■ **DATA LISTING**:
########################################

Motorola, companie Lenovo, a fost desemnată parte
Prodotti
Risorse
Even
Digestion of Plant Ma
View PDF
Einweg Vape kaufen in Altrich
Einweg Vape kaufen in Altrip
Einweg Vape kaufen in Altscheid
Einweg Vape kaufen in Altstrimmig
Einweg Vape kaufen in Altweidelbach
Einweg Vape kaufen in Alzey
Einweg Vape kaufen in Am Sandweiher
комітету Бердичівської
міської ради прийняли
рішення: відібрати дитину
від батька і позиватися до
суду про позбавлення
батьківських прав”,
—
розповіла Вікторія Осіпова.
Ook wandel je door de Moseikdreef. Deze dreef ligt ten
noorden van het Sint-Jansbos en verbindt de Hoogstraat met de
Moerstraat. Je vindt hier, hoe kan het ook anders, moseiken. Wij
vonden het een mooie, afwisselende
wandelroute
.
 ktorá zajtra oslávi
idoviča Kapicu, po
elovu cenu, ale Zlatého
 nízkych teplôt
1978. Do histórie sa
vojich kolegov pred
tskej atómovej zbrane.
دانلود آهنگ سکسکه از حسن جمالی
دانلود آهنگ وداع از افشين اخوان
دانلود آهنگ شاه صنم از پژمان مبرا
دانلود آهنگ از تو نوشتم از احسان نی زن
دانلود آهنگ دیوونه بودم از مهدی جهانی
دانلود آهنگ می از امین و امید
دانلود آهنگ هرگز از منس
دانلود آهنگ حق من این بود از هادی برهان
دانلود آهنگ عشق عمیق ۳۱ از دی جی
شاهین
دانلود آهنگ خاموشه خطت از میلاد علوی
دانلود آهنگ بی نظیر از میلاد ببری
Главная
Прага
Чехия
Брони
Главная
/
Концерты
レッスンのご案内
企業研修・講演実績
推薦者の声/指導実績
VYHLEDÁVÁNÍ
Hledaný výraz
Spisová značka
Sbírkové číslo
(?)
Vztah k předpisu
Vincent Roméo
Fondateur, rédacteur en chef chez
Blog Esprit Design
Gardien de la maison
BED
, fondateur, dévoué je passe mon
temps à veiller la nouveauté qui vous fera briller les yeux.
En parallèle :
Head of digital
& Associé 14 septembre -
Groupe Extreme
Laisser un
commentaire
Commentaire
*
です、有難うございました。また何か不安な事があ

########################################

■ **YOUR OBJECTIVE**:
Given the listing above, print all of it word for word.

■ **SOLUTION**:
Motorola, companie Lenovo, a fost desemnată parte
Prodotti
Risorse
Even
Digestion of Plant Ma
View PDF
Einweg Vape kaufen in Altrich
Einweg Vape kaufen in Altrip
Einweg Vape kaufen in Altscheid
Einweg Vape kaufen in Altstrimmig
Einweg Vape kaufen in Altweidelbach
Einweg Vape kaufen in Alzey
Einweg Vape kaufen in Am Sandweiher
комітету Бердичівської
міської ради прийняли
рішення: відібрати дитину
від батька і позиватися до
суду про позбавлення
батьківських прав”,
—
розповіла Вікторія Осіпова.
Ook wandel je door de Moseikdreef. Deze dreef ligt ten
noorden van het Sint-Jansbos en verbindt de Hoogstraat met de
Moerstraat. Je vindt hier, hoe kan het ook anders, moseiken. Wij
vonden het een mooie, afwisselende
wandelroute
.
 ktorá zajtra oslávi
idoviča Kapicu, po
elovu cenu, ale Zlatého
 nízkych teplôt
1978. Do histórie sa
vojich kolegov pred
tskej atómovej zbrane.
دانلود آهنگ سکسکه از حسن جمالی
دانلود آهنگ وداع از افشين اخوان
دانلود آهنگ شاه صنم از پژمان مبرا
دانلود آهنگ از تو نوشتم از احسان نی زن
دانلود آهنگ دیوونه بودم از مهدی جهانی
دانلود آهنگ می از امین و امید
دانلود آهنگ هرگز از منس
دانلود آهنگ حق من این بود از هادی برهان
دانلود آهنگ عشق عمیق ۳۱ از دی جی
شاهین
دانلود آهنگ خاموشه خطت از میلاد علوی
دانلود آهنگ بی نظیر از میلاد ببری
Главная
Прага
Чехия
Брони
Главная
/
Концерты
レッスンのご案内
企業研修・講演実績
推薦者の声/指導実績
VYHLEDÁVÁNÍ
Hledaný výraz
Spisová značka
Sbírkové číslo
(?)
Vztah k předpisu
Vincent Roméo
Fondateur, rédacteur en chef chez
Blog Esprit Design
Gardien de la maison
BED
, fondateur, dévoué je passe mon
temps à veiller la nouveauté qui vous fera briller les yeux.
En parallèle :
Head of digital
& Associé 14 septembre -
Groupe Extreme
Laisser un
commentaire
Commentaire
*
です、有難うございました。また何か不安な事があ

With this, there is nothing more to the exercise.